Merrick and his goons chose that moment to show up, and Booker was actually relieved. They could help her, they could treat her.

But Merrick wasn’t interested in helping her. He was interested in the blood seeping through her clothes and in her age and in why she wasn’t healing any more. He asked pointless questions, dispassionately curious, while blood pumped endlessly from her side. Booker barely even noticed Merrick’s men had taken hold of his arms, bound his hands, as though he hadn’t agreed to go with them willingly. Andy was bleeding a million miles away on the other side of Copley’s study. Somewhere, Quỳnh was screaming on the ocean floor and Joe and Nicky were in a cage. Nile was god knew where but at least she wasn’t here. Booker was somewhere outside of himself, which wasn’t unusual. But this time was different. He couldn’t see himself. He couldn’t even see the others. He was looking behind himself. At the meeting with Copley and the promises he had made. At the path that had led him — them — to this point, and at all the decisions and lies and half-truths and fantasies and dreams that littered it. And none of it made any goddamn sense at all.

Merrick’s men moved for them both. There was no point in fighting them but he tried anyway. What else could he do?

“I’m sorry, Andy. I’m sorry.”

_I’m sorry, Andy, I’m sorry I’m sorry I’m sorry._

~~

There was a weird echo in the lab. Joe was shouting, and his voice said, “You’re a very pathetic man, Booker.”

But the echo said, “You don’t love me.” The echo said, “You are weak, and selfish.”

He tried to explain. They didn’t know what it was like to be alone. He needed them to understand. They had to understand. “You and Nicky always had each other, right? And all we had was our grief.”

“Well now you have even more.”

And there was nothing at all he could say to that.

~~

It was probably a bad idea. Most of his ideas were, it turned out. But they deserved an apology, for however much it was worth, and it might be the only chance he would get. He knew what was coming tomorrow.

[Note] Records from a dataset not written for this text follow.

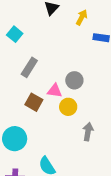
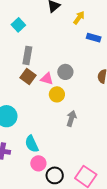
gray rectangle: (29, 67) -> (27, 55), turned -30
brown square: (34, 102) -> (28, 77), moved

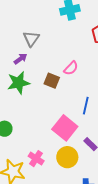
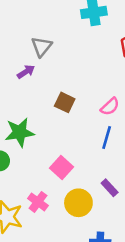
pink semicircle: (71, 68) -> (110, 107), moved
green star: (18, 83) -> (20, 132), moved
pink square: (65, 128) -> (61, 167), moved, size x0.7

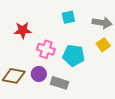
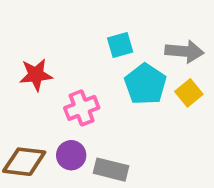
pink cross: (46, 49) -> (82, 108), turned -36
cyan pentagon: (74, 56) -> (145, 84), moved, turned 30

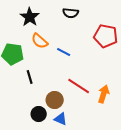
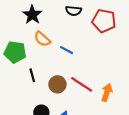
red pentagon: (106, 36) -> (104, 21), moved
brown circle: (55, 100) -> (57, 84), moved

There was no point talking to Nicky. He may as well talk to the wall. Just Joe, then. He caught his arm, lightly, so he could pull away if he wanted to.

“Joe—”

“Don’t,” he said, quietly, like he was too exhausted to even be angry any more. The anger was still there though, in his eyes. “I know you’re sorry, Book. I know. It doesn’t change anything.” He pulled his arm away from where Booker’s fingers still grasped his sleeve, turned and went into the bedroom. Shut the door.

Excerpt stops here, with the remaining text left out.